About this exercise:
Write out every line below that includes the word "stoky".

------------------------------------

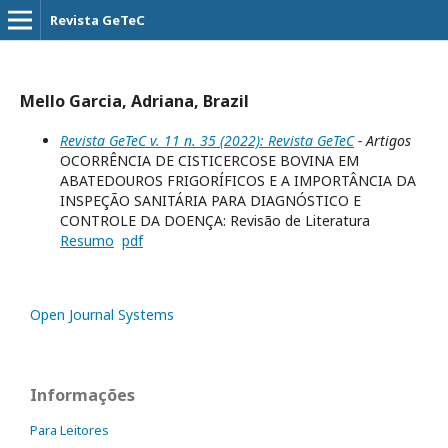
Revista GeTeC
Mello Garcia, Adriana, Brazil
Revista GeTeC v. 11 n. 35 (2022): Revista GeTeC
- Artigos
OCORRÊNCIA DE CISTICERCOSE BOVINA EM
ABATEDOUROS FRIGORÍFICOS E A IMPORTÂNCIA DA
INSPEÇÃO SANITÁRIA PARA DIAGNÓSTICO E
CONTROLE DA DOENÇA: Revisão de Literatura
Resumo
pdf
Open Journal Systems
Informações
Para Leitores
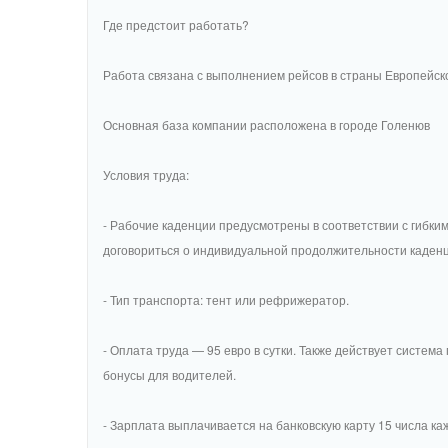
Где предстоит работать?
Работа связана с выполнением рейсов в страны Европейско
Основная база компании расположена в городе Голенюв
Условия труда:
- Рабочие каденции предусмотрены в соответствии с гибким 
договориться о индивидуальной продолжительности каденц
- Тип транспорта: тент или рефрижератор.
- Оплата труда — 95 евро в сутки. Также действует сист
бонусы для водителей.
- Зарплата выплачивается на банковскую карту 15 числа к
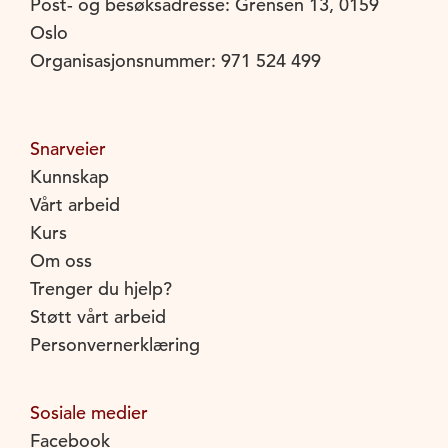
Post- og besøksadresse: Grensen 13, 0159
Oslo
Organisasjonsnummer: 971 524 499
Snarveier
Kunnskap
Vårt arbeid
Kurs
Om oss
Trenger du hjelp?
Støtt vårt arbeid
Personvernerklæring
Sosiale medier
Facebook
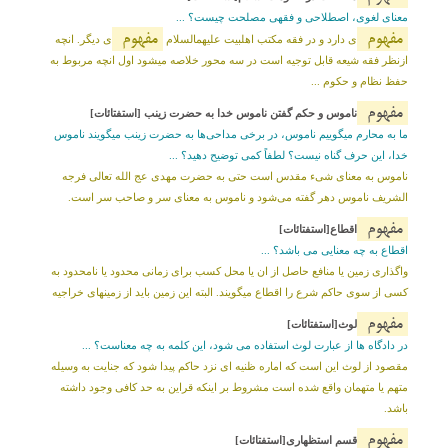
معناى لغوى، اصطلاحى و فقهى مصلحت چیست؟ ...
مفهوم
مفهوم
ى دارد و در فقه مکتب اهلبیت علیهمالسلام
ى دیگر. انچه
ازنظر فقه شیعه قابل توجیه است در سه محور خلاصه میشود اول انچه مربوط به
حفظ نظام و حکوم ...
مفهوم
ناموس و حکم گفتن ناموس خدا به حضرت زینب [استفتائات]
ما به محارم میگوییم ناموس، در برخی مداحی‌ها به حضرت زینب میگویند ناموس
خدا، این حرف گناه نیست؟ لطفاً کمی توضیح دهید؟ ...
ناموس به معنای شیء مقدس است حتی به حضرت مهدی عج الله تعالی فرجه
الشریف ناموس دهر گفته می‌شود و ناموس به معنای سر و صاحب سر است.
مفهوم
اقطاع[استفتائات]
اقطاع به چه معنایی می باشد؟ ...
واگذاری زمین یا منافع حاصل از ان یا محل کسب برای زمانی محدود یا نامحدود به
کسی از سوی حاکم شرع را اقطاع میگویند. البته این زمین باید از زمینهای خراجیه
مفهوم
لوث[استفتائات]
در دادگاه ها از عبارت لوث استفاده می شود، این کلمه به چه معناست؟ ...
مقصود از لوث این است که اماره ظنیه ای نزد حاکم پیدا شود که جنایت به وسیله
متهم یا متهمان واقع شده است مشروط بر اینکه قراین به حد کافی وجود داشته
باشد.
مفهوم
قسم استظهاری[استفتائات]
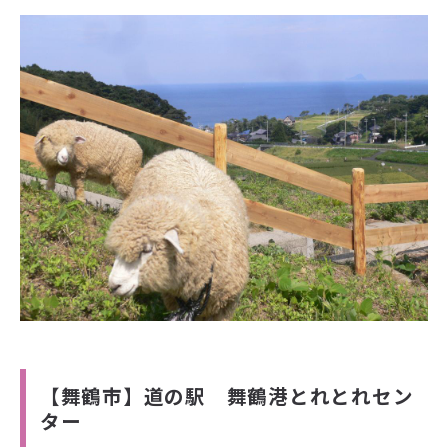
【舞鶴市】道の駅 舞鶴港とれとれセン
ター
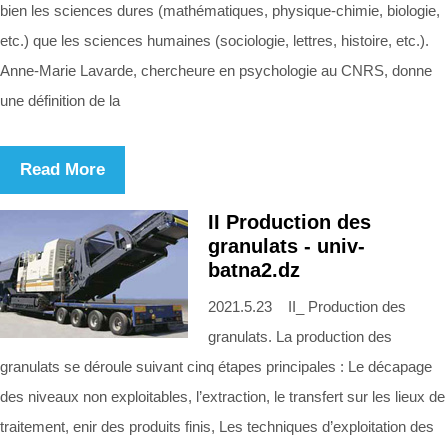
bien les sciences dures (mathématiques, physique-chimie, biologie,
etc.) que les sciences humaines (sociologie, lettres, histoire, etc.).
Anne-Marie Lavarde, chercheure en psychologie au CNRS, donne
une définition de la
Read More
II Production des
granulats - univ-
batna2.dz
2021.5.23 II_ Production des
granulats. La production des
granulats se déroule suivant cinq étapes principales : Le décapage
des niveaux non exploitables, l’extraction, le transfert sur les lieux de
traitement, enir des produits finis, Les techniques d’exploitation des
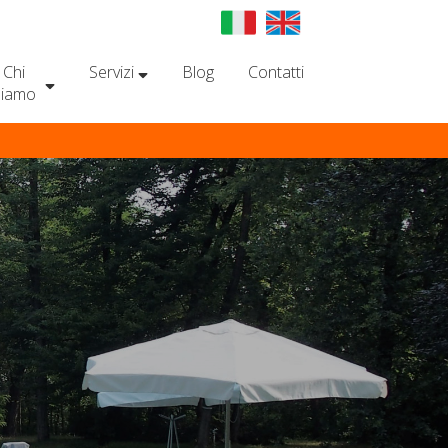
Chi
Servizi
Blog
Contatti
siamo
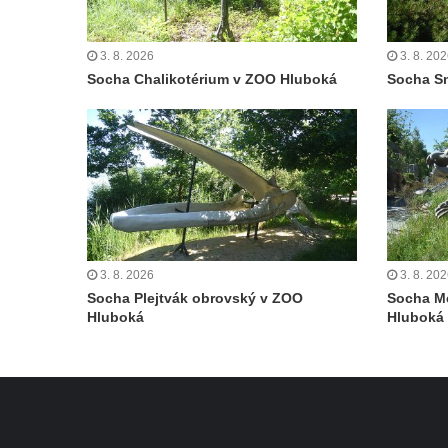
Socha Civilizovaní na Husově třídě v
Českých Budějovicích
3. 8. 2026
3. 8. 20
Socha svatého Jana Nepomuckého Na
Socha Chalikotérium v ZOO Hluboká
Socha S
Sadech u Mlýnské stoky v Českých
Budějovicích
Sochy brouků u Mlýnské stoky v Českých
Budějovicích
Socha svatého Vincence Ferrerského na
nádvoří kláštera dominikánů v Českých
Budějovicích
3. 8. 2026
3. 8. 20
Socha svatého Zachariáše na nádvoří
Socha Plejtvák obrovský v ZOO
Socha M
kláštera dominikánů v Českých
Hluboká
Hluboká
Budějovicích
Socha svatého Josefa na nádvoří kláštera
dominikánů v Českých Budějovicích
Socha svaté Anny na nádvoří kláštera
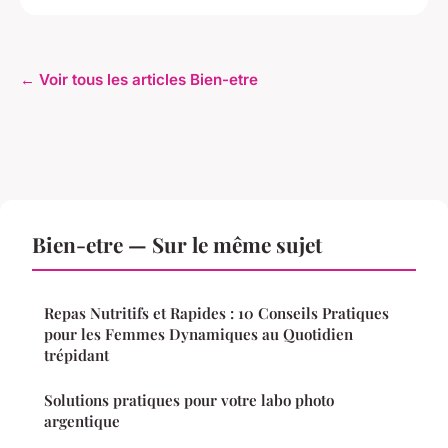
← Voir tous les articles Bien-etre
Bien-etre — Sur le même sujet
Repas Nutritifs et Rapides : 10 Conseils Pratiques
pour les Femmes Dynamiques au Quotidien
trépidant
Solutions pratiques pour votre labo photo
argentique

------------------------------------

Answer box:
Sadech u Mlýnské stoky v Českých
Sochy brouků u Mlýnské stoky v Českých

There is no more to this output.